WHAT THIS TASK INVOLVES ::
Once you have read the listing, write it all out exactly.

DATA TO PROCESS ::

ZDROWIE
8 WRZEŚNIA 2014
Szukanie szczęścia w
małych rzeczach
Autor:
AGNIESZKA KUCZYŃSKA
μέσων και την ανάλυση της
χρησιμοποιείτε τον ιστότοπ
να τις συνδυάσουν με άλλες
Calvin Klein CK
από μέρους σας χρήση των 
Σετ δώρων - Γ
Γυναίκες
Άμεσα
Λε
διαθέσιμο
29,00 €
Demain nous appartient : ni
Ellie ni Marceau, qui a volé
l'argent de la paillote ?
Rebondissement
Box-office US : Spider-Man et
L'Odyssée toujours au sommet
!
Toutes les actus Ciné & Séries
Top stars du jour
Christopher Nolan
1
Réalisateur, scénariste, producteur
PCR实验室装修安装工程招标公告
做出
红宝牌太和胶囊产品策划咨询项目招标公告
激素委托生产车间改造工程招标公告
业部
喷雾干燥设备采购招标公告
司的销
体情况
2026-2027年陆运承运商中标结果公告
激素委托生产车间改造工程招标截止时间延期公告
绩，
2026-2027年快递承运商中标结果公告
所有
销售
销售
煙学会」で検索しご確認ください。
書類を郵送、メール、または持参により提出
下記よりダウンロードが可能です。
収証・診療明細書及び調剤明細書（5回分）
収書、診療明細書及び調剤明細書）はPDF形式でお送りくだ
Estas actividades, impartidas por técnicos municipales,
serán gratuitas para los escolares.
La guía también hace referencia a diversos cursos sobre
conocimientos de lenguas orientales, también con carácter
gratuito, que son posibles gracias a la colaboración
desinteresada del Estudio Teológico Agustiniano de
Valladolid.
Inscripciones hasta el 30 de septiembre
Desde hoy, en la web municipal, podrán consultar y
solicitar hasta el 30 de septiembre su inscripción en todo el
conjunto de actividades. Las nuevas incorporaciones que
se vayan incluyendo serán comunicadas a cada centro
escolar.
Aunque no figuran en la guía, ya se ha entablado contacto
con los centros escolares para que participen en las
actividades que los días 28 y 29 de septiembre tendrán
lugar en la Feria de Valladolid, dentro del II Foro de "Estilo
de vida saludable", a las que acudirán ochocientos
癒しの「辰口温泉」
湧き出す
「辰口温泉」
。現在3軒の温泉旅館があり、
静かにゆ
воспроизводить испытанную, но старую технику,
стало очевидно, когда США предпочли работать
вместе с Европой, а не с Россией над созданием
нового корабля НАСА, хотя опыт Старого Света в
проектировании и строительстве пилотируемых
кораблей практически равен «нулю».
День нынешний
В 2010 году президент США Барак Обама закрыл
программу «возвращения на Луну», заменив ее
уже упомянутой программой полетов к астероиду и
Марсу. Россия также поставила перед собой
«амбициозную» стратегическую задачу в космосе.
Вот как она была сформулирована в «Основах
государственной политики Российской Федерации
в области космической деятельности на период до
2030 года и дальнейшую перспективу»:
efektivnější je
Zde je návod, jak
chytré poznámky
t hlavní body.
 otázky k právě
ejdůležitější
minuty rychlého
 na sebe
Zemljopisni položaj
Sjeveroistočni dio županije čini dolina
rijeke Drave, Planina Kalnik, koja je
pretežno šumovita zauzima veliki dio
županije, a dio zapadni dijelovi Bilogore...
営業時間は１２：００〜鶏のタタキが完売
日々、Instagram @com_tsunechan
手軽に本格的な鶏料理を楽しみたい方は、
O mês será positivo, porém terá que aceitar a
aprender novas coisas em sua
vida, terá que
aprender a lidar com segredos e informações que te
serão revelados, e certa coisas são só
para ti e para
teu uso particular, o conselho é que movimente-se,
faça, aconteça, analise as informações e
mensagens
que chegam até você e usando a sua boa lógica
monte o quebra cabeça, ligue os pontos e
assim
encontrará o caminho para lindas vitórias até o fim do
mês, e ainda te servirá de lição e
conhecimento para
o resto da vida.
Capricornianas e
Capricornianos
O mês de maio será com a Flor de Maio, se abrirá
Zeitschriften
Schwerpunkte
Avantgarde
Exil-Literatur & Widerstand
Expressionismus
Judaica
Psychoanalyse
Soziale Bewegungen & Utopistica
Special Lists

TASK OUTPUT ::
ZDROWIE
8 WRZEŚNIA 2014
Szukanie szczęścia w
małych rzeczach
Autor:
AGNIESZKA KUCZYŃSKA
μέσων και την ανάλυση της
χρησιμοποιείτε τον ιστότοπ
να τις συνδυάσουν με άλλες
Calvin Klein CK
από μέρους σας χρήση των 
Σετ δώρων - Γ
Γυναίκες
Άμεσα
Λε
διαθέσιμο
29,00 €
Demain nous appartient : ni
Ellie ni Marceau, qui a volé
l'argent de la paillote ?
Rebondissement
Box-office US : Spider-Man et
L'Odyssée toujours au sommet
!
Toutes les actus Ciné & Séries
Top stars du jour
Christopher Nolan
1
Réalisateur, scénariste, producteur
PCR实验室装修安装工程招标公告
做出
红宝牌太和胶囊产品策划咨询项目招标公告
激素委托生产车间改造工程招标公告
业部
喷雾干燥设备采购招标公告
司的销
体情况
2026-2027年陆运承运商中标结果公告
激素委托生产车间改造工程招标截止时间延期公告
绩，
2026-2027年快递承运商中标结果公告
所有
销售
销售
煙学会」で検索しご確認ください。
書類を郵送、メール、または持参により提出
下記よりダウンロードが可能です。
収証・診療明細書及び調剤明細書（5回分）
収書、診療明細書及び調剤明細書）はPDF形式でお送りくだ
Estas actividades, impartidas por técnicos municipales,
serán gratuitas para los escolares.
La guía también hace referencia a diversos cursos sobre
conocimientos de lenguas orientales, también con carácter
gratuito, que son posibles gracias a la colaboración
desinteresada del Estudio Teológico Agustiniano de
Valladolid.
Inscripciones hasta el 30 de septiembre
Desde hoy, en la web municipal, podrán consultar y
solicitar hasta el 30 de septiembre su inscripción en todo el
conjunto de actividades. Las nuevas incorporaciones que
se vayan incluyendo serán comunicadas a cada centro
escolar.
Aunque no figuran en la guía, ya se ha entablado contacto
con los centros escolares para que participen en las
actividades que los días 28 y 29 de septiembre tendrán
lugar en la Feria de Valladolid, dentro del II Foro de "Estilo
de vida saludable", a las que acudirán ochocientos
癒しの「辰口温泉」
湧き出す
「辰口温泉」
。現在3軒の温泉旅館があり、
静かにゆ
воспроизводить испытанную, но старую технику,
стало очевидно, когда США предпочли работать
вместе с Европой, а не с Россией над созданием
нового корабля НАСА, хотя опыт Старого Света в
проектировании и строительстве пилотируемых
кораблей практически равен «нулю».
День нынешний
В 2010 году президент США Барак Обама закрыл
программу «возвращения на Луну», заменив ее
уже упомянутой программой полетов к астероиду и
Марсу. Россия также поставила перед собой
«амбициозную» стратегическую задачу в космосе.
Вот как она была сформулирована в «Основах
государственной политики Российской Федерации
в области космической деятельности на период до
2030 года и дальнейшую перспективу»:
efektivnější je
Zde je návod, jak
chytré poznámky
t hlavní body.
 otázky k právě
ejdůležitější
minuty rychlého
 na sebe
Zemljopisni položaj
Sjeveroistočni dio županije čini dolina
rijeke Drave, Planina Kalnik, koja je
pretežno šumovita zauzima veliki dio
županije, a dio zapadni dijelovi Bilogore...
営業時間は１２：００〜鶏のタタキが完売
日々、Instagram @com_tsunechan
手軽に本格的な鶏料理を楽しみたい方は、
O mês será positivo, porém terá que aceitar a
aprender novas coisas em sua
vida, terá que
aprender a lidar com segredos e informações que te
serão revelados, e certa coisas são só
para ti e para
teu uso particular, o conselho é que movimente-se,
faça, aconteça, analise as informações e
mensagens
que chegam até você e usando a sua boa lógica
monte o quebra cabeça, ligue os pontos e
assim
encontrará o caminho para lindas vitórias até o fim do
mês, e ainda te servirá de lição e
conhecimento para
o resto da vida.
Capricornianas e
Capricornianos
O mês de maio será com a Flor de Maio, se abrirá
Zeitschriften
Schwerpunkte
Avantgarde
Exil-Literatur & Widerstand
Expressionismus
Judaica
Psychoanalyse
Soziale Bewegungen & Utopistica
Special Lists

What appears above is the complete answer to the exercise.